"Polacy umierają, bo za późno wzywają karetkę"

"Polacy umierają, bo za późno wzywają karetkę"

Dodano:   /  Zmieniono: 
Każdą osobę z ostrym zawałem można dowieść do szpitala najpóźniej w ciągu trzech godzin (fot. sxc.hu) Źródło: FreeImages.com
- Polacy zbyt późno wzywają karetkę pogotowania do chorego z ostrym zawałem serca, średnio dopiero po 4 godzinach i 15 minutach - powiedzieli specjaliści na otwarcie I Wiosennej Akademii Kardiologicznej dla Dziennikarzy w Klaudynie pod Warszawą.
- Głównym tego powodem jest bagatelizowanie pierwszych objawów zawału - podkreślił prof. Waldemar Banasiak z kliniki kardiologii 4  Wojskowego Szpitala Klinicznego we Wrocławiu.
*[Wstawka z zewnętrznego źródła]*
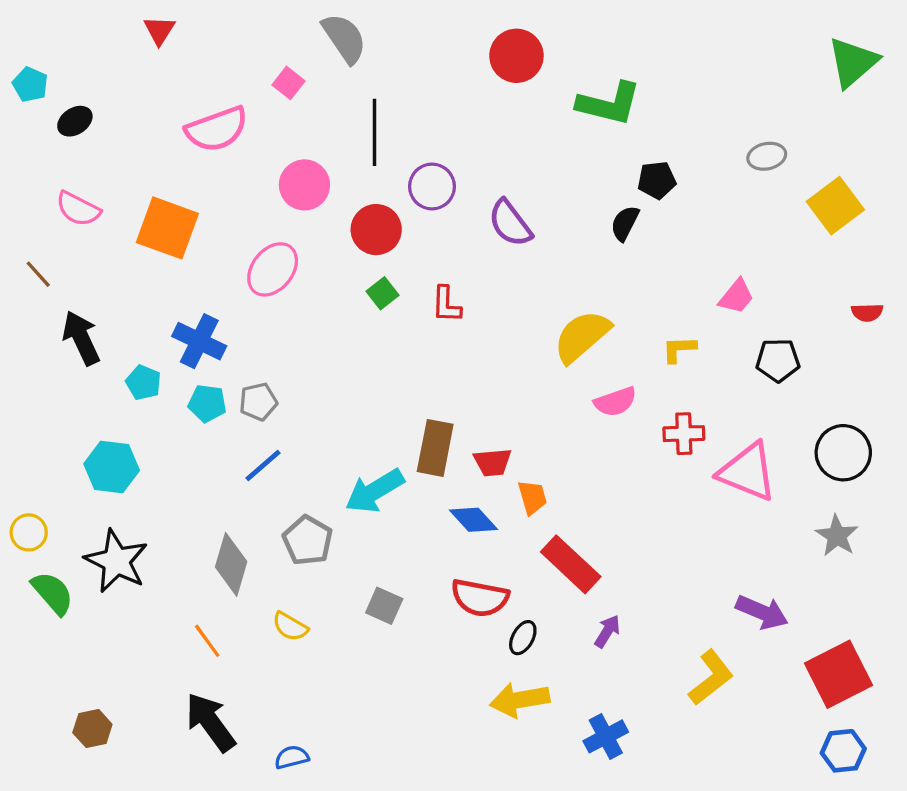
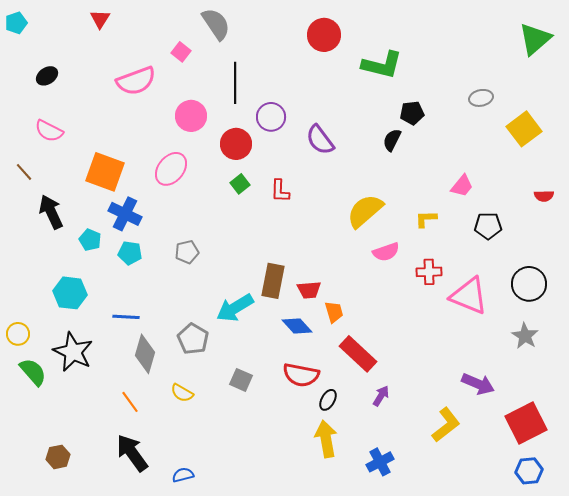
cyan pentagon: (30, 84) -> (16, 23), moved, turned 30
orange square: (167, 228) -> (105, 172), moved
gray pentagon: (258, 402) -> (187, 252), moved
blue line: (263, 465) -> (126, 317), moved, turned 44
yellow arrow: (520, 700) -> (326, 439), turned 90

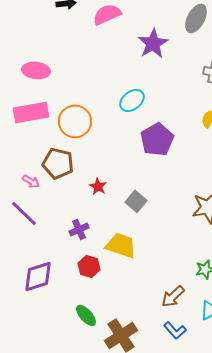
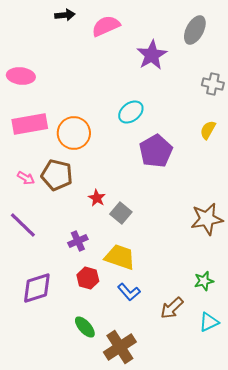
pink ellipse: (36, 70) -> (21, 76), moved
pink arrow: (31, 181) -> (26, 178), moved
gray square: (136, 201) -> (121, 213), moved
blue L-shape: (175, 330) -> (129, 292), moved

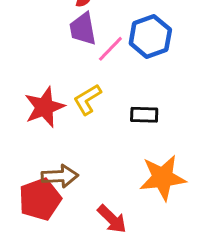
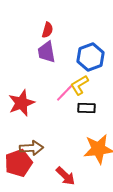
pink line: (110, 49) -> (64, 93), moved
yellow L-shape: (87, 99) -> (79, 85), moved

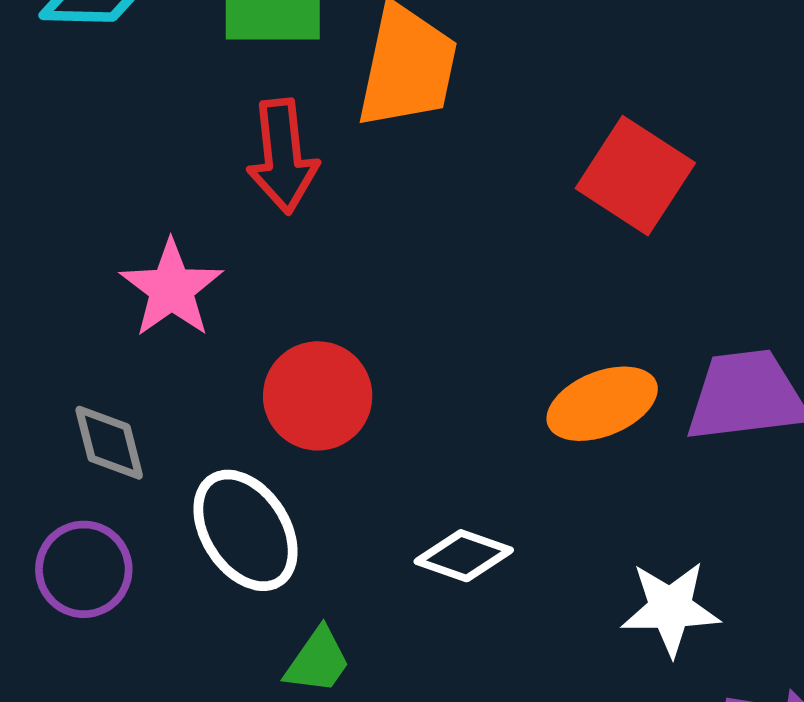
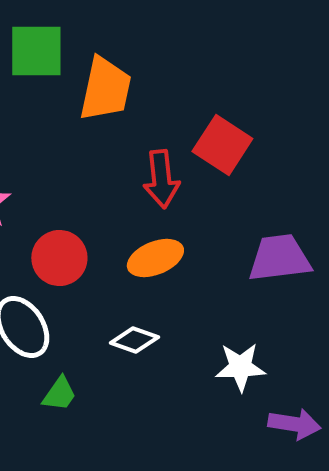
red arrow: (283, 156) -> (161, 179), moved
orange ellipse: (602, 404) -> (155, 258), moved

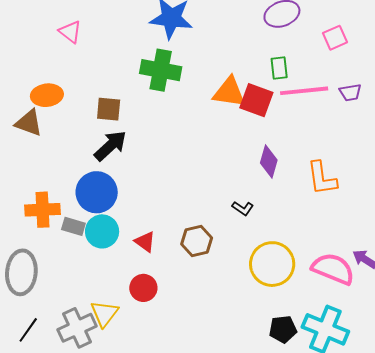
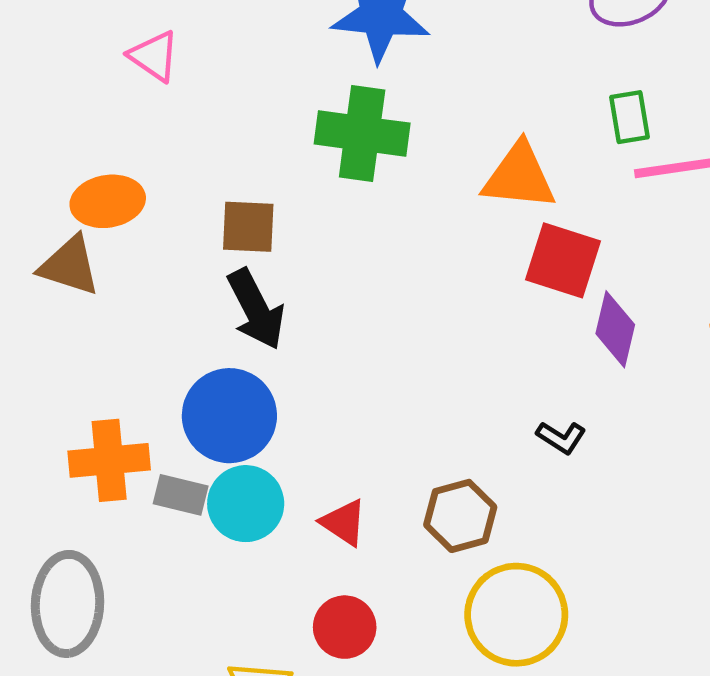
red square: (256, 100) -> (563, 260), moved
black arrow: (110, 146) -> (256, 309), turned 108
yellow circle: (272, 264) -> (516, 615), moved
Dodał, że z tego powodu chorzy wymagający natychmiastowej pomocy za  późno trafiają do ośrodków kardiologii interwencyjnej. W całym kraju jest ich 120. Każdą osobę z ostrym zawałem można zatem dowieść do niego najpóźniej w ciągu trzech godzin.

150 tys. Polaków ma co roku tzw. zdarzenia wieńcowe (niedokrwienie mięśnia sercowego). U co trzeciego z nich w ciągu sześciu lat rozwija przewlekła niewydolność serca, głównie z powodu zbyt dużego uszkodzenia serca. W znacznym stopniu przyczynia się do tego zbyt późne wezwanie do  chorego karetki pogotowia.

Konferencja zorganizowana zastała przez Polskie Towarzystwo Kardiologiczne i Fundację im. dr Macieja Hilgiera.